Secure the total station to not be influenced by jobsite vibrations and movements - jobsites are usually very active, and care should be taken to protect the total station from being affected by the traffic or vibrations of jobsite activity. See this article for help regarding securing a total station properly to the jobsite.
Have a versatile distribution of control points for stationing - stationing is critical for a total station to conduct layout and measuring applications accurately. See this introduction article to stationing topics, and this article related to control point best practices for more information.
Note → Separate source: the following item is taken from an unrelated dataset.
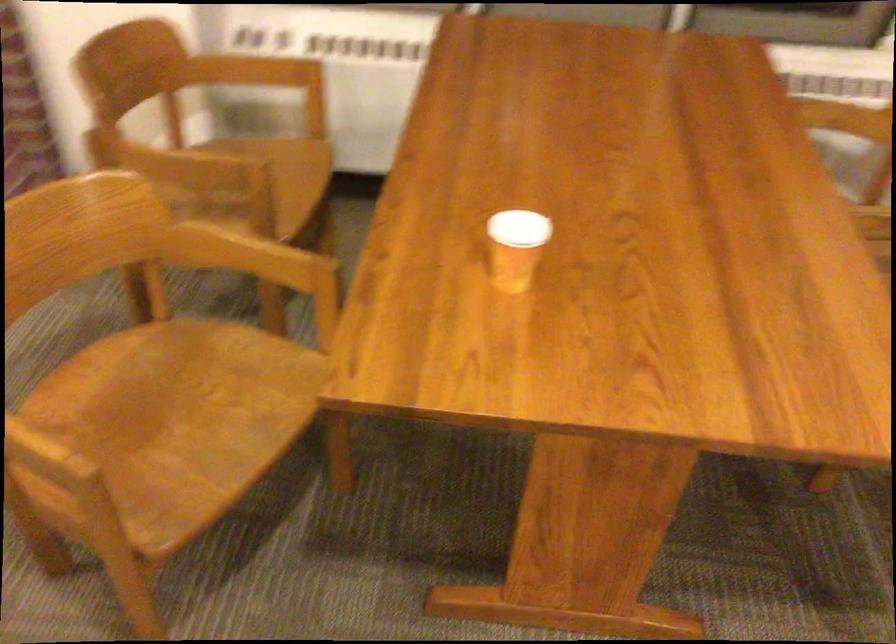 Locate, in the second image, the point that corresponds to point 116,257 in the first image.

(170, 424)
Calibrate or check the prism pole - the prism pole must be level when being used for layout to stay accurate. Verify that the bubbling level provided on the pole is reading accurately, and adjust the bubbling leveling screws if needed.
During Use
Regularly conduct backsight checks - checking established control points regularly even after you have set up the tool will help you verify if your accuracy is consistent. See this article, specifically, regarding the backsight checks application. This is especially important if you have just moved the tool to a new location.
Regularly allow the tool to conduct field calibrations - as mentioned above.
Monitor weather conditions - be willing to pause layout if the weather conditions are not ideal for accuracy requirements (wind, vibrations, rain, snow, dust, etc.).
Keep prisms clean and scratch free to ensure they are being properly targeted - using a cloth to simply clean dirty prisms could help ensure the total station is finding the center accurately and making accurate measurements.
Choose the correct prism type for the layout or stationing you are conducting - sometimes the simplest of mistakes can cause measurement errors. When using HCL, make sure the targets you are measuring to are also correctly indicated within the software.
Mark your points cleanly - a total station may be able to measure and guide accurately to a point, but if the marking process is clumsy or inconsistent, the accuracy will diminish simply because of how the points are eventually marked by the end user.
After Use
Clean and inspect - Wipe down the instrument, especially of dust and water. Storing the tool in a dry case is important to prevent the humidity of the case environment to allow fog to collect inside the telescope of the tool. In addition, having dust caked on the outside of the telescope could lead to scratches. Anything inhibiting the telescope could lead to inaccuracies.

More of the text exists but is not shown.